ASSIGNMENT — Working from the entries below, count every line that includes the word "全部打卡". Return the figure alone.

Data items
────────
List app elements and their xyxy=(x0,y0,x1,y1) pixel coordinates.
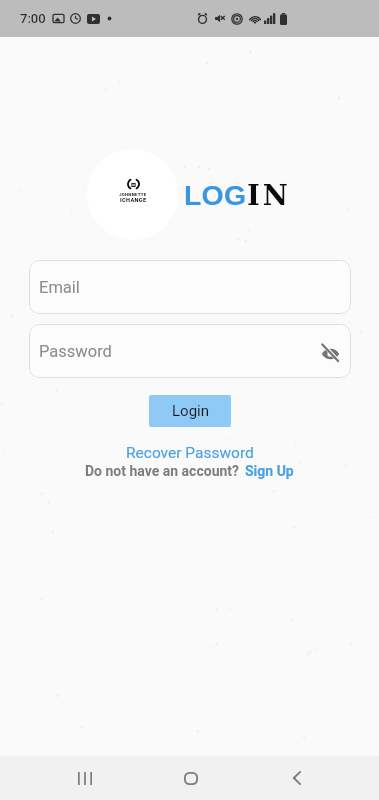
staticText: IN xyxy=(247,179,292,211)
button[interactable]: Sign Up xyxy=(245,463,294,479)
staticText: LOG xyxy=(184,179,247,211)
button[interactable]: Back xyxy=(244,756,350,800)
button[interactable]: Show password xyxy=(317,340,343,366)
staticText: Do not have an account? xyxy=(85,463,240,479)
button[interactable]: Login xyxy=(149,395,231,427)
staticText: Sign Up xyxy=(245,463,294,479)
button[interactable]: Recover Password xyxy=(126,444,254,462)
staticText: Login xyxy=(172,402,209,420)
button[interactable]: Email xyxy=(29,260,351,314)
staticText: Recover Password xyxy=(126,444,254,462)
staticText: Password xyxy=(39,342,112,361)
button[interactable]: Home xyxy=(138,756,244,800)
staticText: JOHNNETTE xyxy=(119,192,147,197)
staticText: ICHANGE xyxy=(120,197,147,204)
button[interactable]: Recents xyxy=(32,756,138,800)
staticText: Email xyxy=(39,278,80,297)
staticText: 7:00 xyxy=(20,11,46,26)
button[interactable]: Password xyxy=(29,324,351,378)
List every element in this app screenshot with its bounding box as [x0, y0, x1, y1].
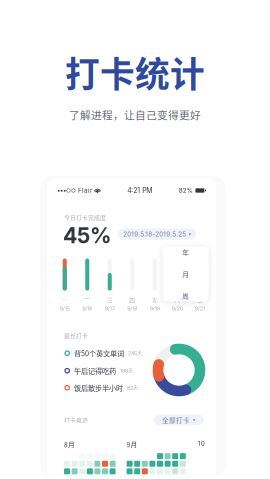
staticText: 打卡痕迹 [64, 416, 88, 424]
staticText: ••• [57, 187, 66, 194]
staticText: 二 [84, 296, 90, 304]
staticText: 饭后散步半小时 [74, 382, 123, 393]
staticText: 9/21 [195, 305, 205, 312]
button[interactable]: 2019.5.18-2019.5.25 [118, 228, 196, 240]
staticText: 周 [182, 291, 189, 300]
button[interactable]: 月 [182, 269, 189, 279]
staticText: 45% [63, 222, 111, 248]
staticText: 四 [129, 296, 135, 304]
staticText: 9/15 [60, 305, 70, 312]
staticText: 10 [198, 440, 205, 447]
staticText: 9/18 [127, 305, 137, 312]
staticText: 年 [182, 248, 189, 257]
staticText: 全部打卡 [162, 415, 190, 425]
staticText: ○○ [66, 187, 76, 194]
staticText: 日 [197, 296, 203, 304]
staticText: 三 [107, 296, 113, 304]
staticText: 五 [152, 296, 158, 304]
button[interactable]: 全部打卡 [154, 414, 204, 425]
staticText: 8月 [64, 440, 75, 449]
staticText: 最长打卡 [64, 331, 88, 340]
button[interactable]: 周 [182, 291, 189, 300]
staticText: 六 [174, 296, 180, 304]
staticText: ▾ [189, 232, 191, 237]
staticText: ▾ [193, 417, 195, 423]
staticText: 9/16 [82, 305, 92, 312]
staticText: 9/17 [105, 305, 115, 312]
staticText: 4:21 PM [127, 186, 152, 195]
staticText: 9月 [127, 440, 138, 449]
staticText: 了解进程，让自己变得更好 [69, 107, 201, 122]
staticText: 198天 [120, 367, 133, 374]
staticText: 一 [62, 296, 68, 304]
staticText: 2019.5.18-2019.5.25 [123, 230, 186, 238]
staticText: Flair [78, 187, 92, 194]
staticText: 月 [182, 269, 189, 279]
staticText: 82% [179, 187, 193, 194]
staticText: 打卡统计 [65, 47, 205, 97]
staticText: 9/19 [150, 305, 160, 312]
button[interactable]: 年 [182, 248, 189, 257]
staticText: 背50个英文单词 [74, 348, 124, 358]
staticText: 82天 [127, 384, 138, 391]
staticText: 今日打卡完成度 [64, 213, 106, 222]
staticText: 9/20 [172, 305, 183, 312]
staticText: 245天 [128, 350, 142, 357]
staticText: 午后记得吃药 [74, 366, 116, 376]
────────
ANSWER SPACE — 2